Reduce Use of Plastic
Plastic is a major contributor to water pollution. Not only its physical presence, but also because it breaks down and leaches chemicals in the water. Avoid plastic wherever possible, and, when you can’t, make sure to reuse or recycle. If you have access to clean drinking water, don’t use plastic water bottles; don’t use products with microbeads (see above); and chose glass and metal packaging over plastic whenever possible.
The Power of Plants
Plants play a key role in preventing some harmful substances from reaching our water supply. Buffer zones of plants are particularly useful around hard surfaces (e.g., pavement) and any water source (e.g., small streams and creeks). While plants themselves are beneficial, the gardener in you should minimize the use of chemical fertilizers and herbicides as they, too, pollute our water.
Car Maintenance and Usage
While we tend to associate cars more with air pollution than water pollution, a well-maintained vehicle that is washed at a commercial car wash can improve the quality of storm run off. This helps to prevent oil and other fluid leaks and ensures that any substances on your car are properly disposed.
Pick Up Trash
Join local efforts to pick up trash whether with an Adopt-a-Highway program, a local water organization, or an earth day celebration. You can also incorporate litter duty in to your every day life. Take a trash bag with you when you go on a neighborhood walk, go hiking, or visit a park or playground. (I always keep a few handy in my car.) As you appreciate your surroundings, take a few minutes to leave it better than how you found it.
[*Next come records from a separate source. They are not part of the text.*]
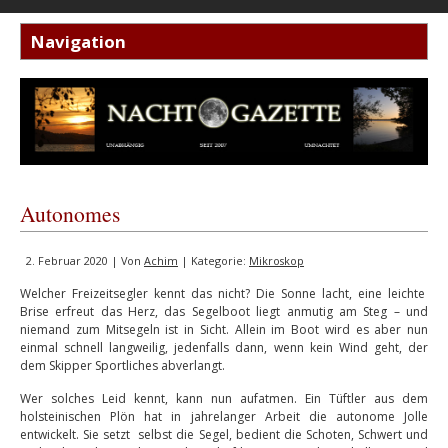
Autonomes
2. Februar 2020 | Von
Achim
| Kategorie:
Mikroskop
Welcher Freizeitsegler kennt das nicht? Die Sonne lacht, eine leichte
Brise erfreut das Herz, das Segelboot liegt anmutig am Steg – und
niemand zum Mitsegeln ist in Sicht. Allein im Boot wird es aber nun
einmal schnell langweilig, jedenfalls dann, wenn kein Wind geht, der
dem Skipper Sportliches abverlangt.
Wer solches Leid kennt, kann nun aufatmen. Ein Tüftler aus dem
holsteinischen Plön hat in jahrelanger Arbeit die autonome Jolle
entwickelt. Sie setzt selbst die Segel, bedient die Schoten, Schwert und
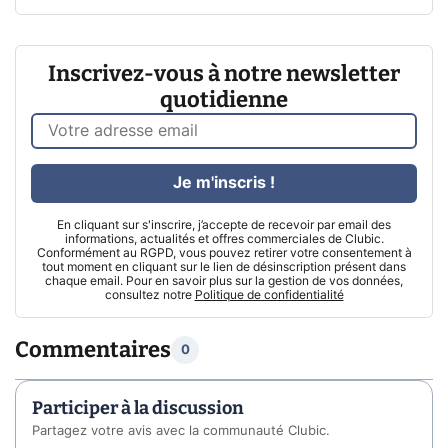
Inscrivez-vous à notre newsletter
quotidienne
Je m'inscris !
En cliquant sur s'inscrire, j’accepte de recevoir par email des
informations, actualités et offres commerciales de Clubic.
Conformément au RGPD, vous pouvez retirer votre consentement à
tout moment en cliquant sur le lien de désinscription présent dans
chaque email. Pour en savoir plus sur la gestion de vos données,
consultez notre
Politique de confidentialité
Commentaires
0
Participer à la discussion
Partagez votre avis avec la communauté Clubic.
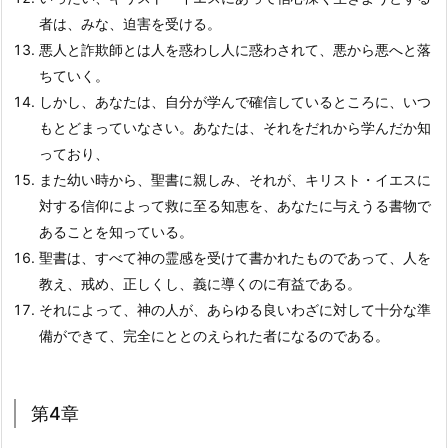
者は、みな、迫害を受ける。
悪人と詐欺師とは人を惑わし人に惑わされて、悪から悪へと落
ちていく。
しかし、あなたは、自分が学んで確信しているところに、いつ
もとどまっていなさい。あなたは、それをだれから学んだか知
っており、
また幼い時から、聖書に親しみ、それが、キリスト・イエスに
対する信仰によって救に至る知恵を、あなたに与えうる書物で
あることを知っている。
聖書は、すべて神の霊感を受けて書かれたものであって、人を
教え、戒め、正しくし、義に導くのに有益である。
それによって、神の人が、あらゆる良いわざに対して十分な準
備ができて、完全にととのえられた者になるのである。
第4章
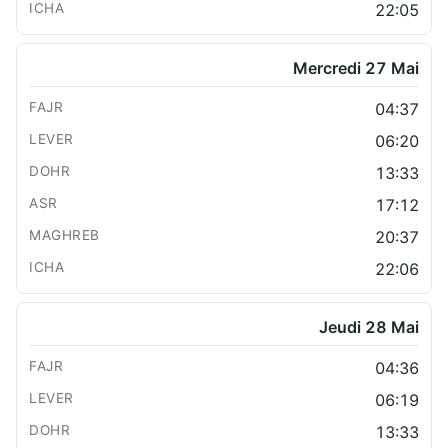
22:05
Mercredi 27 Mai
04:37
06:20
13:33
17:12
20:37
22:06
Jeudi 28 Mai
04:36
06:19
13:33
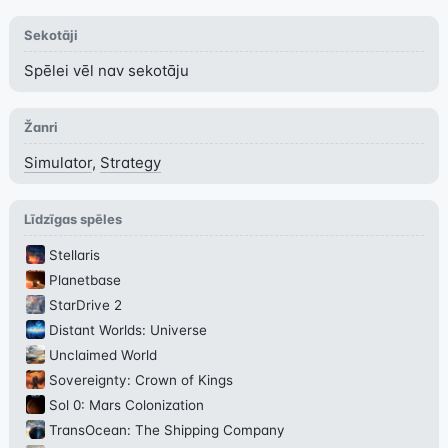
Sekotāji
Spēlei vēl nav sekotāju
Žanri
Simulator
,
Strategy
Līdzīgas spēles
Stellaris
Planetbase
StarDrive 2
Distant Worlds: Universe
Unclaimed World
Sovereignty: Crown of Kings
Sol 0: Mars Colonization
TransOcean: The Shipping Company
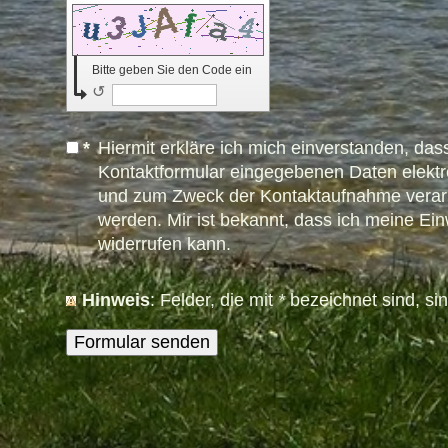
Bitte geben Sie den Code ein
↺
*
Hiermit erkläre ich mich einverstanden, das
Kontaktformular eingegebenen Daten elektr
und zum Zweck der Kontaktaufnahme verarb
werden. Mir ist bekannt, dass ich meine Einw
widerrufen kann.
Hinweis
: Felder, die mit
*
bezeichnet sind, sind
Support Sustainable Businesses
Use your power as a consumer to research the environmental practices and impacts of the businesses that you regularly support. Companies that adopt sustainable practices should be rewarded whenever possible, even if it does cost a little bit more. This includes everything from food and household goods to the big-ticket items. Make your money work.
It would be nice to think that even if environmental protections are deregulated at the federal level, that the state and local governments would jump in. That isn’t likely to happen unless you step in and take action. Actively support any water quality legislation and regulation at all levels of government; join an organization or two that promotes water quality; and, take advantage of any opportunities to enlighten others on the cause.
While many people around the globe have little to no access to clean water, including people right here in the United States, those of us that do have a heightened responsibility to protect it. Do what you can to make a splash!